Exercise aim = Each entry should be set down exactly as written, except for any picture it holds.

Page layout parsing data:
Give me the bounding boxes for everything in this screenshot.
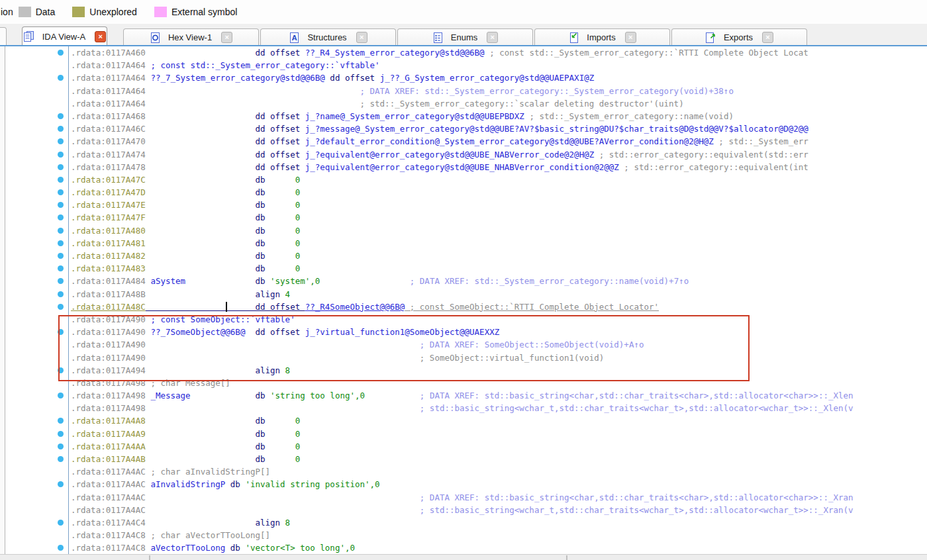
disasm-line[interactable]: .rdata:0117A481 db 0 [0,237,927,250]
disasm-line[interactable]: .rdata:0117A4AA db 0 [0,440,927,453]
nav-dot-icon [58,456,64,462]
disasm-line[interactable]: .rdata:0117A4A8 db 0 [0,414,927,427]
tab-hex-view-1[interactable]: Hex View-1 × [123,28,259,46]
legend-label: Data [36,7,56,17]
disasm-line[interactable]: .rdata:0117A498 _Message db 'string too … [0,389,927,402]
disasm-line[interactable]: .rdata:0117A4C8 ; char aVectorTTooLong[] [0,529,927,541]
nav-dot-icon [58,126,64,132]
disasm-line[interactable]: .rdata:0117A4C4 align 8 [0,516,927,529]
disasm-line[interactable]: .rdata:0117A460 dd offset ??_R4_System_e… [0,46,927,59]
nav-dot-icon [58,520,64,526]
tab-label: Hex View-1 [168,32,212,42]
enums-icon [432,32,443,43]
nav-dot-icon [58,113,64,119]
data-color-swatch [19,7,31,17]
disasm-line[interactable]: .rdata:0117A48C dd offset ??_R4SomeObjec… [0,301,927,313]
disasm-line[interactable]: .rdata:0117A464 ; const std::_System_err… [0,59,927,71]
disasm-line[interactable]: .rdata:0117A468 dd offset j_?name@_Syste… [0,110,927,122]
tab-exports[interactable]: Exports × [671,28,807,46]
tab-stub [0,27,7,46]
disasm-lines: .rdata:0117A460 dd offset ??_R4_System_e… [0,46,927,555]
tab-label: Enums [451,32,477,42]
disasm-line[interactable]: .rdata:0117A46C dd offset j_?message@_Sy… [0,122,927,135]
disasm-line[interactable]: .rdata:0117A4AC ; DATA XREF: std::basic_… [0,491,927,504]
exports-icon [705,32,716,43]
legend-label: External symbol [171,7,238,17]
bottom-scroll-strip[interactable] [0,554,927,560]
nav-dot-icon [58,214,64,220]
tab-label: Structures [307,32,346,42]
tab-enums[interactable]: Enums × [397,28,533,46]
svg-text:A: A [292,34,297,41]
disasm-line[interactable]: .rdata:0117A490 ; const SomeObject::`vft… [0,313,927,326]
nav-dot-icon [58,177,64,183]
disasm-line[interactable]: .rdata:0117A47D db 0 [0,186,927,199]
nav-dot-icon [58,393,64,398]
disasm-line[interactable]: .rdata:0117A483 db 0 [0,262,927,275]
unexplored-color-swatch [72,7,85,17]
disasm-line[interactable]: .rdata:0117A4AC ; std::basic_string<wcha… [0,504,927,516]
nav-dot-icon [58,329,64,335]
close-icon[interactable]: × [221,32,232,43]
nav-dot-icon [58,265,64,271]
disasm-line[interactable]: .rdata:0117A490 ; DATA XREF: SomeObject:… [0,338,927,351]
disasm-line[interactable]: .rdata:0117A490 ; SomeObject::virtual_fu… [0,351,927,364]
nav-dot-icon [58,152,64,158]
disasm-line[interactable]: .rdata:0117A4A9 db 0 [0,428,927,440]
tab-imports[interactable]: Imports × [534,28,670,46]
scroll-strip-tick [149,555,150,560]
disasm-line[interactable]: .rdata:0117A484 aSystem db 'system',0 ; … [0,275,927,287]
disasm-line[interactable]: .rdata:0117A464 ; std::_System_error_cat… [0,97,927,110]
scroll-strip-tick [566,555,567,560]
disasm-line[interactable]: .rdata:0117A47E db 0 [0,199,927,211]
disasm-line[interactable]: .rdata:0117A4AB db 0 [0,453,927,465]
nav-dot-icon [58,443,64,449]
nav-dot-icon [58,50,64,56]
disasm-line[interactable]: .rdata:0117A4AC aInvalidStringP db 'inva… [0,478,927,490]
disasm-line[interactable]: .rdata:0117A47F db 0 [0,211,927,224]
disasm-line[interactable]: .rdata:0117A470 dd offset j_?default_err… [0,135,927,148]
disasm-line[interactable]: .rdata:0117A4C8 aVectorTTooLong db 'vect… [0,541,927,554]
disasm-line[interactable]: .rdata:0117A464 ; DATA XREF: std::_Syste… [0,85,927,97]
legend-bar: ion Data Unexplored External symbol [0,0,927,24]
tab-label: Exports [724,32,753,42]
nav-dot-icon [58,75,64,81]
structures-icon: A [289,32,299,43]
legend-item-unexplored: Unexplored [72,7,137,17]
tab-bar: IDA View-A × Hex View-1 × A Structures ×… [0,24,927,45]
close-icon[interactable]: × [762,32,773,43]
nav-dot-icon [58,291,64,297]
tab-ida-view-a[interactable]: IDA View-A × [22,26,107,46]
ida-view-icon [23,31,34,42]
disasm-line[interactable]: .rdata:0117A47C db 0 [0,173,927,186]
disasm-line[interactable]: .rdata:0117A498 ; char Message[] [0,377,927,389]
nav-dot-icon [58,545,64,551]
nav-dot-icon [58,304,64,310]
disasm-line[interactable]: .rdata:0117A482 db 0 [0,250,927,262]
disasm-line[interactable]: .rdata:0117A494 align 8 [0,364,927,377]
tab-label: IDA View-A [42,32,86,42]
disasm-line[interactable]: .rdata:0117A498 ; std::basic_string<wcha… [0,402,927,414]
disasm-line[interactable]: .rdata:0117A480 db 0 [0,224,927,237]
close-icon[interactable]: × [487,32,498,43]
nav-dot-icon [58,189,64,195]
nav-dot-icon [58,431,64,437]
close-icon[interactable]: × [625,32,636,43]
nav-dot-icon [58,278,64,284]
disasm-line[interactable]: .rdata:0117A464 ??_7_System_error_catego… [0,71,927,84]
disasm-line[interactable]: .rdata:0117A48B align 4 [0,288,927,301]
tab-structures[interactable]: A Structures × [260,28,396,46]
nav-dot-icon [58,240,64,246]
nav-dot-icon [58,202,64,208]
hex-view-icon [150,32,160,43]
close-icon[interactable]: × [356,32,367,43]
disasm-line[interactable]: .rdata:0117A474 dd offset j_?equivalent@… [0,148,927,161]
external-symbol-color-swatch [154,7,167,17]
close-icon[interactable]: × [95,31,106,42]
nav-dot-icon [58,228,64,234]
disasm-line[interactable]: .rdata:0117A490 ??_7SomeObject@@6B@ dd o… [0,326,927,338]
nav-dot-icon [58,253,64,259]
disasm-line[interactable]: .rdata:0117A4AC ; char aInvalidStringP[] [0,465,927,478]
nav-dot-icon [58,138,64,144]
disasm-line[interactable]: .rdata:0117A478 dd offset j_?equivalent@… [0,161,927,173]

The answer =
Give me the bounding boxes for everything in this screenshot.
disasm-line[interactable]: .rdata:0117A481 db 0 [0,237,927,250]
disasm-line[interactable]: .rdata:0117A4AA db 0 [0,440,927,453]
nav-dot-icon [58,456,64,462]
disasm-line[interactable]: .rdata:0117A4A8 db 0 [0,414,927,427]
tab-hex-view-1[interactable]: Hex View-1 × [123,28,259,46]
legend-label: Data [36,7,56,17]
disasm-line[interactable]: .rdata:0117A498 _Message db 'string too … [0,389,927,402]
disasm-line[interactable]: .rdata:0117A4C8 ; char aVectorTTooLong[] [0,529,927,541]
nav-dot-icon [58,126,64,132]
disasm-line[interactable]: .rdata:0117A4C4 align 8 [0,516,927,529]
disasm-line[interactable]: .rdata:0117A460 dd offset ??_R4_System_e… [0,46,927,59]
nav-dot-icon [58,520,64,526]
tab-label: Hex View-1 [168,32,212,42]
enums-icon [432,32,443,43]
nav-dot-icon [58,113,64,119]
data-color-swatch [19,7,31,17]
disasm-line[interactable]: .rdata:0117A48C dd offset ??_R4SomeObjec… [0,301,927,313]
disasm-line[interactable]: .rdata:0117A464 ; const std::_System_err… [0,59,927,71]
disasm-line[interactable]: .rdata:0117A468 dd offset j_?name@_Syste… [0,110,927,122]
tab-exports[interactable]: Exports × [671,28,807,46]
tab-stub [0,27,7,46]
disasm-lines: .rdata:0117A460 dd offset ??_R4_System_e… [0,46,927,555]
tab-label: Enums [451,32,477,42]
disasm-line[interactable]: .rdata:0117A46C dd offset j_?message@_Sy… [0,122,927,135]
disasm-line[interactable]: .rdata:0117A4AC ; DATA XREF: std::basic_… [0,491,927,504]
exports-icon [705,32,716,43]
legend-label: External symbol [171,7,238,17]
bottom-scroll-strip[interactable] [0,554,927,560]
nav-dot-icon [58,214,64,220]
tab-label: Structures [307,32,346,42]
tab-enums[interactable]: Enums × [397,28,533,46]
svg-text:A: A [292,34,297,41]
disasm-line[interactable]: .rdata:0117A490 ; const SomeObject::`vft… [0,313,927,326]
nav-dot-icon [58,177,64,183]
disasm-line[interactable]: .rdata:0117A47D db 0 [0,186,927,199]
nav-dot-icon [58,393,64,398]
disasm-line[interactable]: .rdata:0117A483 db 0 [0,262,927,275]
unexplored-color-swatch [72,7,85,17]
disasm-line[interactable]: .rdata:0117A4AC ; std::basic_string<wcha… [0,504,927,516]
nav-dot-icon [58,329,64,335]
close-icon[interactable]: × [221,32,232,43]
nav-dot-icon [58,265,64,271]
disasm-line[interactable]: .rdata:0117A490 ; DATA XREF: SomeObject:… [0,338,927,351]
disasm-line[interactable]: .rdata:0117A490 ; SomeObject::virtual_fu… [0,351,927,364]
nav-dot-icon [58,152,64,158]
disasm-line[interactable]: .rdata:0117A4A9 db 0 [0,428,927,440]
tab-imports[interactable]: Imports × [534,28,670,46]
scroll-strip-tick [149,555,150,560]
disasm-line[interactable]: .rdata:0117A484 aSystem db 'system',0 ; … [0,275,927,287]
disasm-line[interactable]: .rdata:0117A464 ; std::_System_error_cat… [0,97,927,110]
scroll-strip-tick [566,555,567,560]
disasm-line[interactable]: .rdata:0117A47E db 0 [0,199,927,211]
disasm-line[interactable]: .rdata:0117A4AB db 0 [0,453,927,465]
nav-dot-icon [58,443,64,449]
nav-dot-icon [58,50,64,56]
disasm-line[interactable]: .rdata:0117A4AC aInvalidStringP db 'inva… [0,478,927,490]
disasm-line[interactable]: .rdata:0117A47F db 0 [0,211,927,224]
disasm-line[interactable]: .rdata:0117A470 dd offset j_?default_err… [0,135,927,148]
disasm-line[interactable]: .rdata:0117A4C8 aVectorTTooLong db 'vect… [0,541,927,554]
disasm-line[interactable]: .rdata:0117A464 ; DATA XREF: std::_Syste… [0,85,927,97]
legend-bar: ion Data Unexplored External symbol [0,0,927,24]
tab-label: Exports [724,32,753,42]
nav-dot-icon [58,75,64,81]
structures-icon: A [289,32,299,43]
legend-item-unexplored: Unexplored [72,7,137,17]
tab-bar: IDA View-A × Hex View-1 × A Structures ×… [0,24,927,45]
close-icon[interactable]: × [762,32,773,43]
nav-dot-icon [58,291,64,297]
tab-ida-view-a[interactable]: IDA View-A × [22,26,107,46]
ida-view-icon [23,31,34,42]
disasm-line[interactable]: .rdata:0117A47C db 0 [0,173,927,186]
disasm-line[interactable]: .rdata:0117A498 ; char Message[] [0,377,927,389]
nav-dot-icon [58,545,64,551]
nav-dot-icon [58,304,64,310]
disasm-line[interactable]: .rdata:0117A482 db 0 [0,250,927,262]
disasm-line[interactable]: .rdata:0117A494 align 8 [0,364,927,377]
tab-label: IDA View-A [42,32,86,42]
disasm-line[interactable]: .rdata:0117A498 ; std::basic_string<wcha… [0,402,927,414]
disasm-line[interactable]: .rdata:0117A480 db 0 [0,224,927,237]
close-icon[interactable]: × [487,32,498,43]
nav-dot-icon [58,189,64,195]
nav-dot-icon [58,431,64,437]
close-icon[interactable]: × [625,32,636,43]
nav-dot-icon [58,278,64,284]
disasm-line[interactable]: .rdata:0117A464 ??_7_System_error_catego… [0,71,927,84]
disasm-line[interactable]: .rdata:0117A48B align 4 [0,288,927,301]
tab-structures[interactable]: A Structures × [260,28,396,46]
nav-dot-icon [58,240,64,246]
nav-dot-icon [58,202,64,208]
hex-view-icon [150,32,160,43]
close-icon[interactable]: × [356,32,367,43]
disasm-line[interactable]: .rdata:0117A474 dd offset j_?equivalent@… [0,148,927,161]
external-symbol-color-swatch [154,7,167,17]
close-icon[interactable]: × [95,31,106,42]
nav-dot-icon [58,228,64,234]
disasm-line[interactable]: .rdata:0117A490 ??_7SomeObject@@6B@ dd o… [0,326,927,338]
nav-dot-icon [58,253,64,259]
disasm-line[interactable]: .rdata:0117A4AC ; char aInvalidStringP[] [0,465,927,478]
nav-dot-icon [58,138,64,144]
disasm-line[interactable]: .rdata:0117A478 dd offset j_?equivalent@… [0,161,927,173]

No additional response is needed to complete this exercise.